A Whisper of Disgrace(32)



‘Up until now, no. But then up until today I’ve never had a virgin—or a wife, come to that.’

‘Bit of a double whammy?’ she questioned flippantly.

‘You can wisecrack until the sun comes up, but I’m not going to be satisfied until you’ve answered a few of my questions.’

Rosa wriggled uncomfortably, because she didn’t want to think about it. She didn’t want to think about anything. All she wanted was to hang on to this delicious warmth which was still pulsing through her body. She wanted to cling on to the amazing memory of what had just happened until it happened again, but she could see from the hard glint in his eyes that he had no intention of letting her avoid his questions. Why was he so damned persistent? she thought.

‘I lived a very restrictive life in Sicily,’ she explained. ‘It’s not unusual there, even these days, for a female to be wrapped in cotton wool until she is married. I was the only girl and I had two fiercely overprotective brothers, except that they …’

Rosa’s words trailed off and Kulal heard the sudden bitterness which had crept into her voice. ‘They what?’

Rosa pursed her lips together, her first instinct to come up with some fabrication about her past, but what was the point of telling lies? If she shocked him with the ultimate truth, then maybe the marriage would be even shorter than either of them had intended. Except that suddenly she realised she didn’t want it to be. She felt as if they’d only just started on their own particular journey and she wanted more of it. Even if it wasn’t real, she wanted more of that stuff which felt like intimacy.

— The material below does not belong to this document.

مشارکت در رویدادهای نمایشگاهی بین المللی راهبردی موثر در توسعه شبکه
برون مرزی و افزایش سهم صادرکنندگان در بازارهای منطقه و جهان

‘They’re not my brothers. I’ve just discovered that they’re actually my … half-brothers.’

He frowned. ‘I don’t understand.’

How could he possibly understand when she was still having difficulty grasping the facts herself? So that now she would be forced to say out loud the words which still made her want to retch. ‘That’s why I ran away from Sicily,’ she said, and drew in a ragged breath. ‘Because I found out something which rocked my whole world.’

‘Go on,’ he said.

She stared at him, wishing more than anything else that what she was about to tell him wasn’t true. But it was. True and horrible and irreversible. She swallowed. ‘There was a huge family gathering—a wedding which never happened—and my mother got drunk. Very drunk. I could hear her shouting, even above the sound of the music, but I couldn’t quite make out what was being said. And when I did, well—’ She swallowed down the bitterness which had taken up residence in her throat. ‘I couldn’t believe it.’

She remembered her mother’s face looking flushed and contorted. She remembered the sudden lull in the music as Carmela’s slurred words had echoed around the room. Awful, shocking words which had chilled her to the bone. They still did. Rosa tried to stop her lips from trembling as she stared into Kulal’s face, but it seemed that this was something else which was beyond her control. She took another deep breath. ‘I discovered that my father was not my father,’ she said.

‘You already told me that on the plane.’

‘I discovered that my father was in fact my uncle,’ she finished painfully, just so that there could be no misunderstanding. ‘My mother slept with my uncle.’

She was unprepared for the violence of his reaction. She saw his face darken as if some kind of violent storm was brewing there. She sensed that he was about to move away from her even before he actually did. He unpeeled himself from her warm body and got off the bed, walking to the other side of the vast room where he stood there surveying her, as if she was an alien species who had just dropped into his life from another world.





CHAPTER EIGHT


SHIVERING FROM HIS sudden departure from the bed and from the new coldness in his eyes, Rosa met Kulal’s accusing gaze.

‘Your mother slept with your uncle?’ he demanded in a voice which was icy with disbelief.

‘Yes.’ She tried not to flinch, thinking that it sounded even worse when it came from someone else’s lips. And Kulal clearly thought so too, because his face had frozen into a sombre mask. ‘But this is terrible!’ he flared. ‘I have rarely heard anything more shocking.’

‘You think I don’t know that?’ she questioned. ‘You think I wouldn’t give everything I owned for it not to be so?’

‘Is this not incest?’ he questioned, almost as if he was speaking to himself.